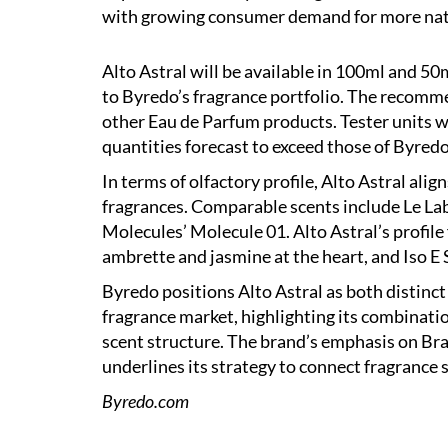
with growing consumer demand for more nat
Alto Astral will be available in 100ml and 50
to Byredo’s fragrance portfolio. The recommen
other Eau de Parfum products. Tester units wi
quantities forecast to exceed those of Byred
In terms of olfactory profile, Alto Astral ali
fragrances. Comparable scents include Le Lab
Molecules’ Molecule 01. Alto Astral’s profile 
ambrette and jasmine at the heart, and Iso E 
Byredo positions Alto Astral as both distinc
fragrance market, highlighting its combinati
scent structure. The brand’s emphasis on Braz
underlines its strategy to connect fragrance 
Byredo.com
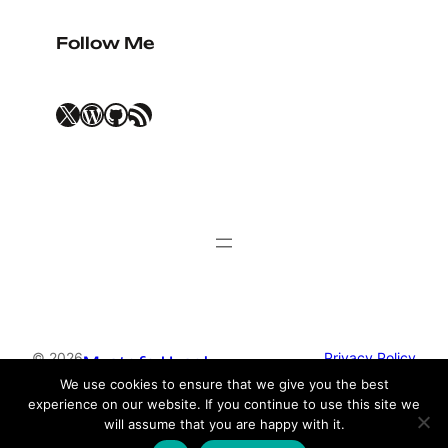
Follow Me
X
WordPress
GitHub
RSS Feed
© 2026
Privacy Policy
Mustafa Uysal
We use cookies to ensure that we give you the best
experience on our website. If you continue to use this site we
Theme by
Anders Norén
will assume that you are happy with it.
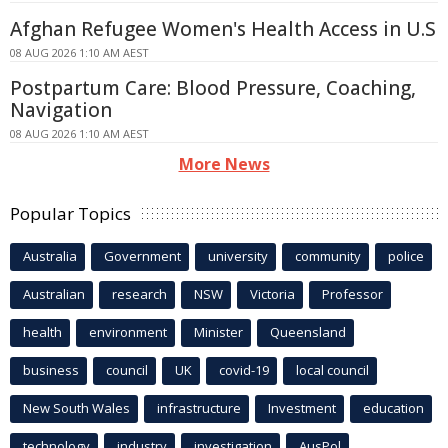
Afghan Refugee Women's Health Access in U.S
08 AUG 2026 1:10 AM AEST
Postpartum Care: Blood Pressure, Coaching,
Navigation
08 AUG 2026 1:10 AM AEST
More News
Popular Topics
Australia
Government
university
community
police
Australian
research
NSW
Victoria
Professor
health
environment
Minister
Queensland
business
council
UK
covid-19
local council
New South Wales
infrastructure
Investment
education
technology
industry
investigation
AusPol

____

What to produce: Would you please repeat, exactly as written, the lines from the one containing "Popular Topics" through the end of the listing above, including both, and only those?

Solution to this problem:
Popular Topics
Australia
Government
university
community
police
Australian
research
NSW
Victoria
Professor
health
environment
Minister
Queensland
business
council
UK
covid-19
local council
New South Wales
infrastructure
Investment
education
technology
industry
investigation
AusPol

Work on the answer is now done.